Высокий открытый лоб. Округлый мягкий подбородок. Но две глубокие волевые складки на переносице. Упрямый, плотно сведенный рот. И в глазах явно читается какая-то внутренняя зажатость и напряжение. По первому впечатлению – типичный интроверт, не слишком склонный к доверительному общению с окружающими.
Способен ли на такое? Вполне…
Сазонов отложил на край стола тусклую малоконтрастную черно-белую фотографию. Подвинул поближе к себе картонную папку с материалами уголовного дела, намереваясь теперь уже более основательно взяться за изучение ее содержимого, но сосредоточиться как следует так и не успел. Отвлек телефонный звонок.
– Степаныч, а фигуранта на месте нет, – доложил Комов. – Уехал куда-то.
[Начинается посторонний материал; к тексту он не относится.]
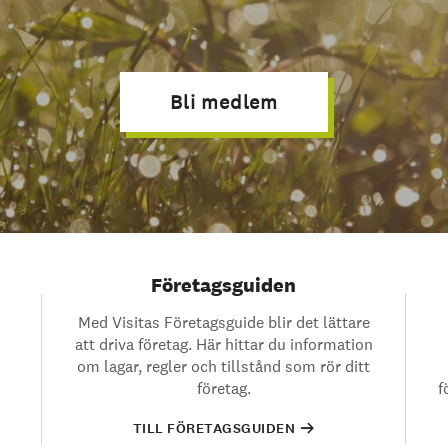
Bli medlem
Företagsguiden
Med Visitas Företagsguide blir det lättare
att driva företag. Här hittar du information
om lagar, regler och tillstånd som rör ditt
n
företag.
f
TILL FÖRETAGSGUIDEN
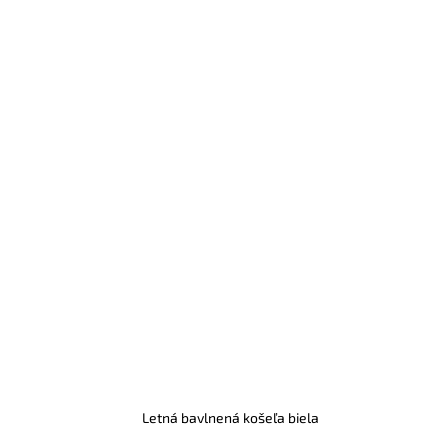
Letná bavlnená košeľa biela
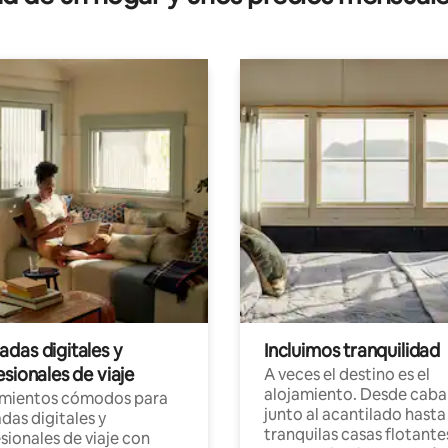
das digitales y
Incluimos tranquilidad
sionales de viaje
A veces el destino es el
alojamiento. Desde caba
amientos cómodos para
junto al acantilado hasta
as digitales y
tranquilas casas flotante
sionales de viaje con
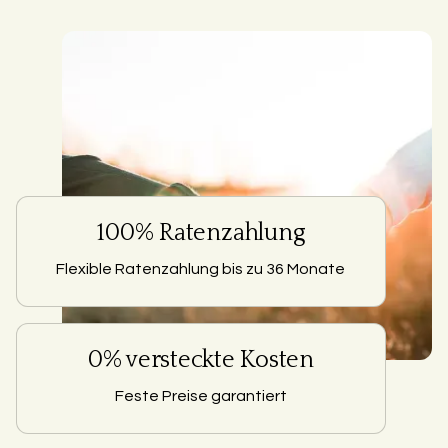
100% Ratenzahlung
Flexible Ratenzahlung bis zu 36 Monate
0% versteckte Kosten
Feste Preise garantiert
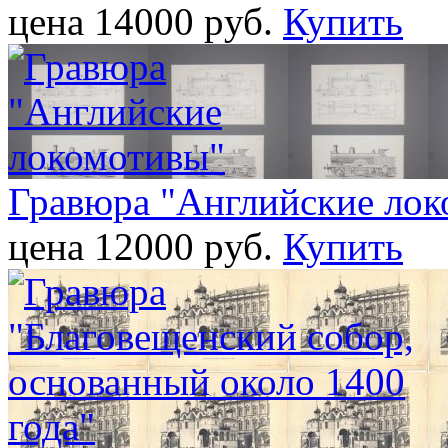
цена 14000 pуб.
Купить
Гравюра "Английские лок
цена 12000 pуб.
Купить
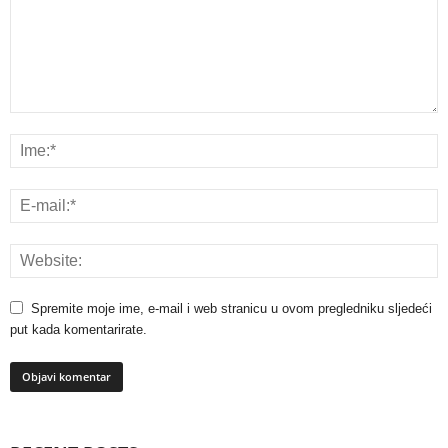
Spremite moje ime, e-mail i web stranicu u ovom pregledniku sljedeći
put kada komentarirate.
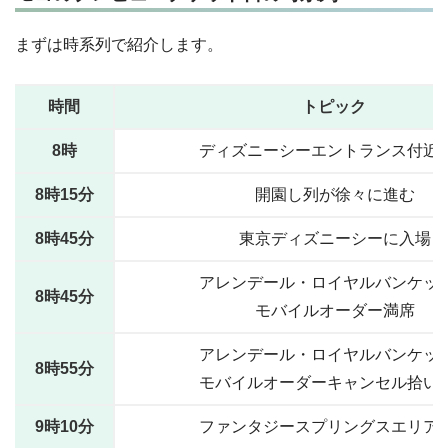
まずは時系列で紹介します。
時間
トピック
8時
ディズニーシーエントランス付近
8時15分
開園し列が徐々に進む
8時45分
東京ディズニーシーに入場
アレンデール・ロイヤルバンケッ
8時45分
モバイルオーダー満席
アレンデール・ロイヤルバンケッ
8時55分
モバイルオーダーキャンセル拾い
9時10分
ファンタジースプリングスエリア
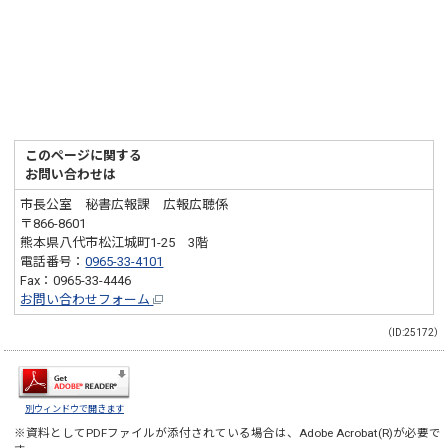
このページに関する
お問い合わせは
市長公室 秘書広報課 広報広聴係
〒866-8601
熊本県八代市松江城町1-25 3階
電話番号：
0965-33-4101
Fax：0965-33-4446
お問い合わせフォーム
（ID:25172）
別ウィンドウで開きます
※資料としてPDFファイルが添付されている場合は、
Adobe Acrobat(R)
が必要で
По словам соседей, где-то около месяца назад. И хозяин дома, Иван Семенович Крайнов, тоже отсутствует. Но его, говорят, видели еще вчера с утра… Хотя на слова соседей трудно полагаться. Дом стоит на отшибе, в конце улицы. Издалека не просматривается. Лес кругом… В общем, они там вдвоем и проживают. Тихо и мирно. Ни с кем практически не контачат.
– Да. Негусто… А что Сережа говорит?
– Да он со мной рядом.
– Ну, дай ему трубку.
– Здравствуйте, Андрей Степанович, – подключился к разговору участковый.
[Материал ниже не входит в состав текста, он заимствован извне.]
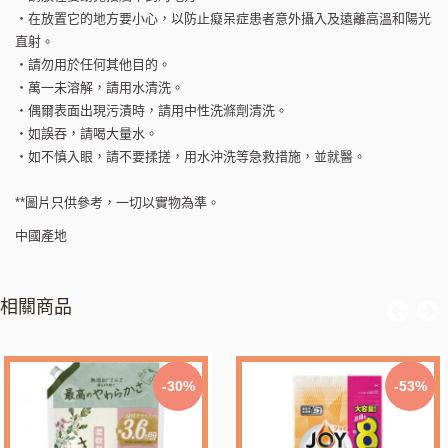
・在放置它的地方要小心，以防止癡呆症患者意外攝入及遠離高溫和陽光
直射。
・請勿用於任何其他目的。
・萬一未溶解，請用水清洗。
・偶爾表面出現污漬時，請用中性洗滌劑清洗。
・如誤吞，請喝大量水。
・如不慎入眼，請不要揉搓，用水沖洗等急救措施，並就醫。
**圖片只供參考，一切以實物為準。
中國產地
相關商品
-30%
-53%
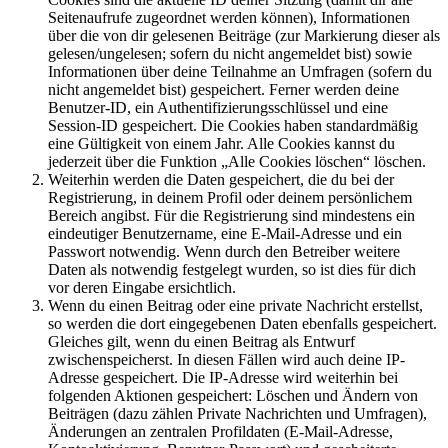
Seitenaufrufe zugeordnet werden können), Informationen
über die von dir gelesenen Beiträge (zur Markierung dieser als
gelesen/ungelesen; sofern du nicht angemeldet bist) sowie
Informationen über deine Teilnahme an Umfragen (sofern du
nicht angemeldet bist) gespeichert. Ferner werden deine
Benutzer-ID, ein Authentifizierungsschlüssel und eine
Session-ID gespeichert. Die Cookies haben standardmäßig
eine Gültigkeit von einem Jahr. Alle Cookies kannst du
jederzeit über die Funktion „Alle Cookies löschen“ löschen.
Weiterhin werden die Daten gespeichert, die du bei der
Registrierung, in deinem Profil oder deinem persönlichem
Bereich angibst. Für die Registrierung sind mindestens ein
eindeutiger Benutzername, eine E-Mail-Adresse und ein
Passwort notwendig. Wenn durch den Betreiber weitere
Daten als notwendig festgelegt wurden, so ist dies für dich
vor deren Eingabe ersichtlich.
Wenn du einen Beitrag oder eine private Nachricht erstellst,
so werden die dort eingegebenen Daten ebenfalls gespeichert.
Gleiches gilt, wenn du einen Beitrag als Entwurf
zwischenspeicherst. In diesen Fällen wird auch deine IP-
Adresse gespeichert. Die IP-Adresse wird weiterhin bei
folgenden Aktionen gespeichert: Löschen und Ändern von
Beiträgen (dazu zählen Private Nachrichten und Umfragen),
Änderungen an zentralen Profildaten (E-Mail-Adresse,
– Здравствуй, Сережа. Рад тебя слышать. Как там у тебя дела?
– Да какие у нас дела? Сплошная бытовушка – пьянь да срань… Крутимся помаленьку.
– Так что там Мостовой?
– Спокойный мужик. Была там, правда, за ним одна поганая история…
– Я в курсе, Сереж.
– Ну, а больше ничего. После этого случая совсем замкнулся. Сидят там себе с дедом на пару, как старые хрычи. С мужиками не квасят. Их и видят-то чаще всего на кладбище…
– На кладбище?
– Ну да. У обоих там жены похоронены. Ни с кем из соседей фактически никаких отношений не поддерживают. В общем, даже и не знаю, что сказать.
– Ладно, Сережа. Ты там посматривай за домом аккуратненько. Как появится – мне отзвонишся. Добро?
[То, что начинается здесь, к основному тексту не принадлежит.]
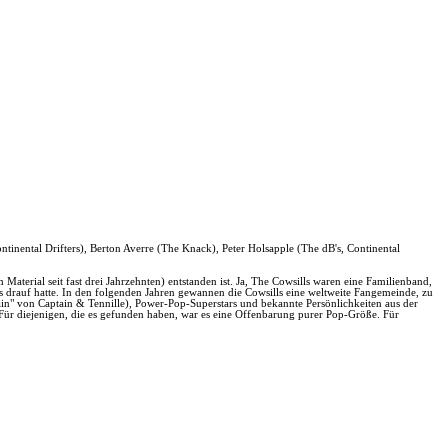
ntinental Drifters), Berton Averre (The Knack), Peter Holsapple (The dB's, Continental
Material seit fast drei Jahrzehnten) entstanden ist. Ja, The Cowsills waren eine Familienband,
twas drauf hatte. In den folgenden Jahren gewannen die Cowsills eine weltweite Fangemeinde, zu
in" von Captain & Tennille), Power-Pop-Superstars und bekannte Persönlichkeiten aus der
 Für diejenigen, die es gefunden haben, war es eine Offenbarung purer Pop-Größe. Für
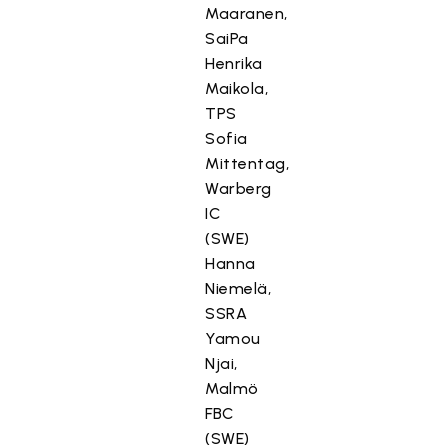
Maaranen,
SaiPa
Henrika
Maikola,
TPS
Sofia
Mittentag,
Warberg
IC
(SWE)
Hanna
Niemelä,
SSRA
Yamou
Njai,
Malmö
FBC
(SWE)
– Хорошо. Даю Сашке трубку.
– Так что, Степаныч? Я дальше – по адресам? – спросил Комов. – Здесь рядом в Отрадном еще один из списка – Пашнов Кирилл Мефодьевич. Сейчас с Сережей и проскочим.
– Давайте. Держи меня в курсе.
Сазонов отключился и задумался: «И все-таки имеет ли к Сукоткину хоть какое-то отношение эта старая история с шишкарями?.. Валера может и не знать… Вроде бы Тоша именно в это время серьезно с лесом подвязался? Это, правда, не совсем одно и то же, но где-то рядом… Надо бы поточнее у мужиков пробить…»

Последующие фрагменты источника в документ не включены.